MonomorphizedName (include/util/MonomorphizedName.h)

Encapsulates post-scope-gen monomorphization naming. Ensures QualifiedName::local() is never used after scope generation.

Factory Example mangled() to_qualified_name()
::generic(qn, "<i32>") identity<i32> base.mangled() + type_args preserves module structure
::typeclass("Add", "i32", "add") Add<i32>::add base.mangled() + type_args + "::" + method local("Add<i32>::add")
  • instance_key(): base.mangled() + type_args — used as key in type_class_instances
  • to_qualified_name(): for generics, replaces last part of base with name+type_args; for typeclasses, returns local(mangled())
  • Stored in CallProps::resolved_name, BinaryProps::resolved_op_method, TypeClassInstanceInfo::method_mangled_names

Monomorphized Generics

Flow

  1. Registration (visit(FuncDefAST*)): register type_params as TypeParam → if generic, store in generic_func_defs, skip body
  2. Generic call (synthesize_generic_call()): check generic_func_defs → bind explicit type args or unify() to infer → mangled name → substitute() return type
  3. Instantiation (visit(CallExprAST*)): Monomorphizer::instantiate() deep-clones AST → GeneralSemanticsVisitor → type-check clone → monomorphized_defs
  4. Injection: monomorphized_defs → front of DefinitionVec
  5. Codegen: is_generic() → skip

Unification / Substitution

  • unify(pattern, concrete, bindings): TypeParam → bind (occurs + consistency check); same kind → recurse; different → false
  • substitute(type, bindings): TypeParam → lookup; compound → recurse; concrete → as-is

Limitations

Generic functions and enums only (not structs). No const generics, no partial application of generics, no generic reuse.

Type Param Shadowing

Type params shadow outer types — e.g. a struct named T is hidden by <T> inside a generic function. PrototypeAST::type_params is populated during parsing; type checker registers them in typename_to_type before visiting the body.

Incompatibility Hints (incompatibility_hint() in Types.h/Types.cpp)
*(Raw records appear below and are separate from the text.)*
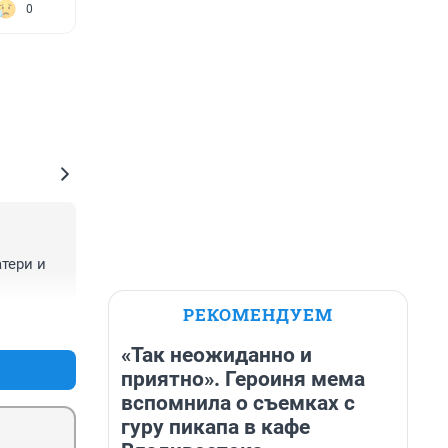
0
ери и 
РЕКОМЕНДУЕМ
+0
–0
«Так неожиданно и
приятно». Героиня мема
вспомнила о съемках с
гуру пикапа в кафе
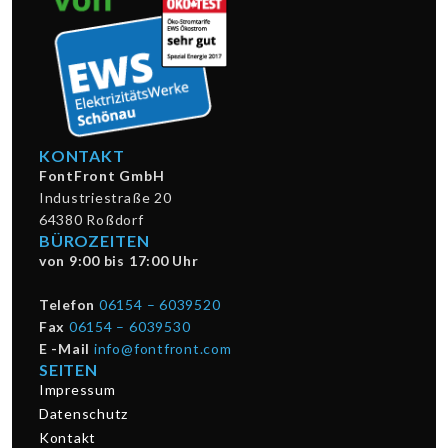
KONTAKT
FontFront GmbH
Industriestraße 20
64380 Roßdorf
BÜROZEITEN
von 9:00 bis 17:00 Uhr
Telefon
06154 – 6039520
Fax
06154 – 6039530
E -Mail
info@fontfront.com
SEITEN
Impressum
Datenschutz
Kontakt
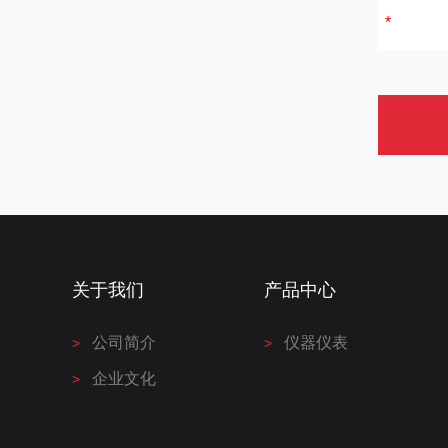
关于我们
产品中心
公司简介
仪器仪表
企业文化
Free function std::optional<std::string> incompatibility_hint(const Type &expected, const Type &actual) — returns a "note: ..." hint string explaining why two types are incompatible, rendered via add_diagnostics() (green color) alongside the error (red).

Failure reason Hint text
Linearity mismatch (both Pointer, different is_linear) "note: 'ptr<T>' is a linear (owned) pointer, 'ptr<T>' is non-linear — these are incompatible"
Mutability (expected.is_mutable && !actual.is_mutable && !actual.is_literal()) "note: expected a mutable value, but got an immutable one"
Signed/unsigned mismatch (i32/i64 vs u32/u64) "note: signed and unsigned integer types cannot be mixed"
Tuple arity mismatch (different element counts) "note: tuples have different sizes (N vs M elements)"

Called at every compatible_to_from failure site in BiTypeChecker.cpp (5 sites) and BiTypeCheckerSynthesize.cpp (7 sites) immediately after add_error.

Edge Cases

  • Polymorphic literal binops: both operands polymorphic + same kind → skip dispatch, keep polymorphic. Excluded for comparison/logical ops (must return Bool).
  • Compound comparison guards: Array/Pointer only allow ==/!=; others → error + Poisoned.

Adding a New Type Checklist

  1. Add to TypeKind enum in Types.h
  2. Add class to TypeData variant if compound
  3. Add factory method on Type
  4. Add to_string() case
  5. Register in enter_new_scope() if named
  6. Handle all switch(type_kind) (-Wswitch enforces)
  7. Add case to TypeConverter::get_type() and get_cmp_func()

Adding a New AST Node to Type Checker

  1. Add synthesize() in BiTypeChecker.h
  2. Add preorder_walk() and postorder_walk() in BiTypeChecker.h
  3. Implement all three in BiTypeChecker.cpp

Linear Type Checker (src/typecheck/LinearTypeChecker.cpp)

Separate pass after BiTypeChecker — enforces that 'ptr<T> (heap-allocated) pointers are consumed exactly once.

Dispatch (check_stmt)

Handles: VarDefAST, BinaryExprAST, CallExprAST, FreeExprAST, ReturnExprAST, IfExprAST, WhileExprAST, CaseExprAST, StructLiteralExprAST, ArrayLiteralExprAST, TupleLiteralExprAST, DerefExprAST.

Consumption Rules

  • free(p), let q = p (move), return p (ownership transfer), passing as linear param, moving into struct field or array element
  • NOT consumption: *p (deref), comparison, struct field access
  • Deref-after-consume: check_deref() verifies the operand hasn't been consumed before dereferencing — prevents use-after-free (e.g. free(p); *p errors)
  • Discarded linear values (check_block): bare alloc<T>(n) statements and call statements returning linear types are rejected — must be stored in a variable

Struct/Array Literal Consumption

  • check_struct_literal(): walks each field value; if a VariableExprAST references a linear var, consumes it (moved into struct)
  • check_array_literal(): walks each element; same pattern
  • 'ptr<T> syntax works everywhere ParseTypeExpr() is called, including struct fields (data: 'ptr<i32>) and array element types (['ptr<i32>;1]). compatible_to_from() rejects 'ptr<T>ptr<T> mismatches, so field/element type annotations must match linearity.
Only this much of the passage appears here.